Charge-carrier transport properties of ultrathin Pb films

TL;DR

This study uses ab-initio and Boltzmann transport theory to analyze charge-carrier transport in ultrathin Pb films, revealing the dominant elastic interface scattering mechanism and explaining conductivity and Hall coefficient behaviors.

Contribution

It provides a detailed theoretical analysis of ultrathin Pb film transport properties, integrating DFT calculations with experimental data to identify scattering mechanisms and thickness-dependent behaviors.

Findings

Elastic interface scattering dominates electron transport.

Thickness influences conductivity and Hall coefficient.

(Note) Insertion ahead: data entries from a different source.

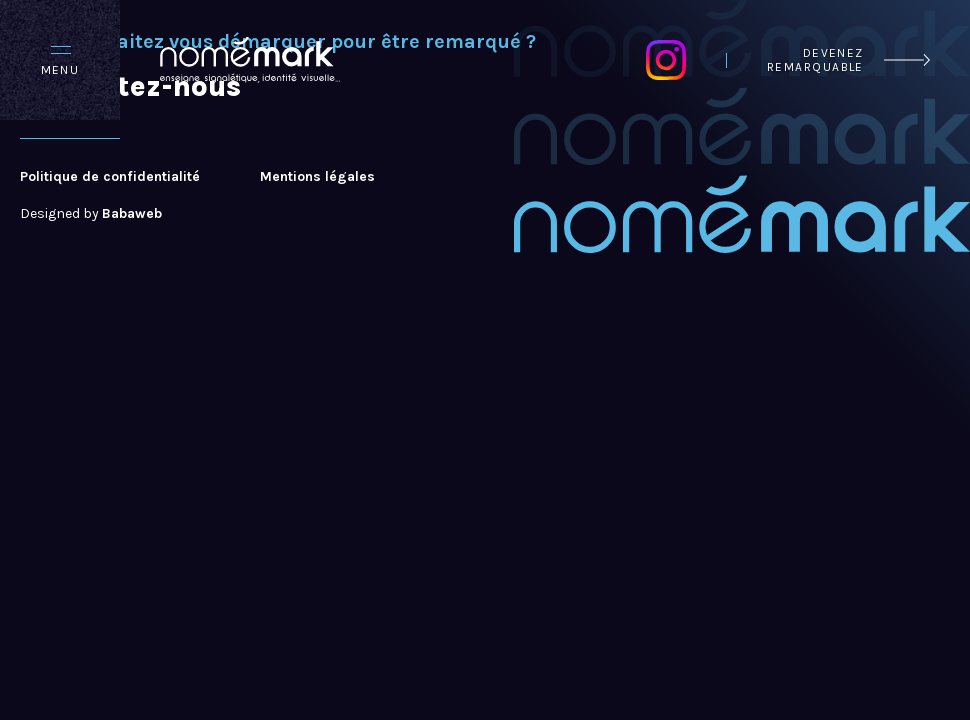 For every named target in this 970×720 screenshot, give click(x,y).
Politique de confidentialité (110, 177)
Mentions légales (317, 177)
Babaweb (132, 213) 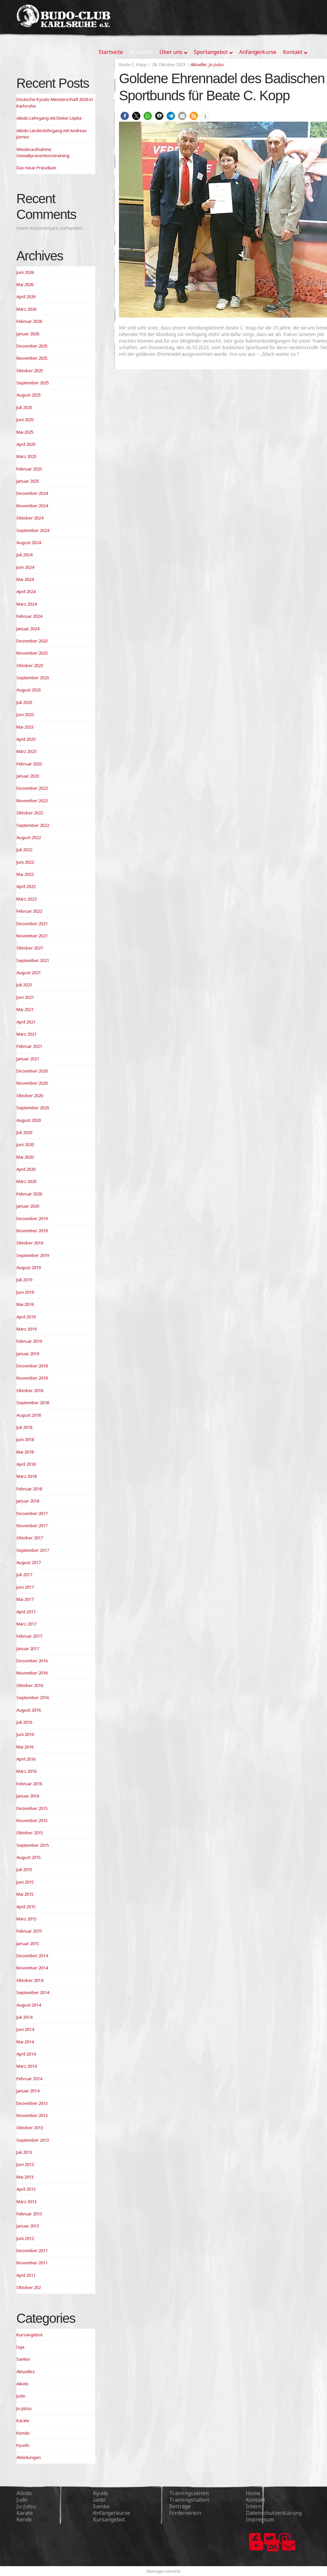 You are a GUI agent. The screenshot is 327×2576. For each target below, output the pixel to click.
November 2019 (32, 1231)
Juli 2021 (24, 985)
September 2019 (32, 1255)
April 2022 (25, 886)
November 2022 (32, 801)
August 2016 (28, 1710)
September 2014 (32, 1992)
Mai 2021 (25, 1009)
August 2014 (28, 2005)
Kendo (23, 2433)
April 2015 (25, 1907)
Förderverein (185, 2512)
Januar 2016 (27, 1796)
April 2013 (25, 2189)
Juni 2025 (25, 419)
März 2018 (26, 1476)
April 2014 (25, 2054)
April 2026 (25, 297)
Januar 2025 (27, 481)
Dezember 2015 (32, 1808)
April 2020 (25, 1169)
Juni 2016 (25, 1734)
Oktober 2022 (29, 813)
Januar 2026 (27, 334)
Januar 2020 (27, 1206)
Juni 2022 (25, 862)
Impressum (260, 2519)
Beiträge (180, 2506)
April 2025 (25, 444)
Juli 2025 (24, 407)
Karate (22, 2420)
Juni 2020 (25, 1144)
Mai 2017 (25, 1599)
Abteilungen (28, 2457)
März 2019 (26, 1329)
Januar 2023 (27, 776)
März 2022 (26, 899)
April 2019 (25, 1317)
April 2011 (25, 2275)
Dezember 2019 (32, 1218)
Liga (20, 2347)
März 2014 (26, 2066)
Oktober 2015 (29, 1833)
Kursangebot (29, 2335)
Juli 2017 (24, 1574)
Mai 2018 (25, 1452)
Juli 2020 (24, 1132)
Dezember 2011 (32, 2250)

The model explains anomalous behavior of the first Pb layer.

Abstract

The charge-carrier transport properties of ultrathin metallic films are analysed with ab-initio methods using the density functional theory (DFT) on free-standing single crystalline slabs in the thickness range between 1 and 8 monolayers and compared with experiments for Pb films on Si(111). A strong interplay between bandstructure, quantised in the direction normal to the ultrathin film, charge-carrier scattering mechanisms and magnetoconduction was found. Based on the bandstructure obtained from the DFT, we used standard Boltzmann transport theory in two dimensions to obtain results for the electronic transport properties of 2 to 8 monolayers thick Pb(111) slabs with and without magnetic field. Comparison of calculations and experiment for the thickness dependence of the dc conductivity shows that the dominant scattering mechanism of electrons is diffuse elastic interface scattering for which the assumption of identical scattering times for all subbands and directions, used in this paper, is a good approximation. Within this model we can explain the thickness dependences of the electric conductivity and of the Hall coefficient as well as the anomalous behaviour of the first Pb layer.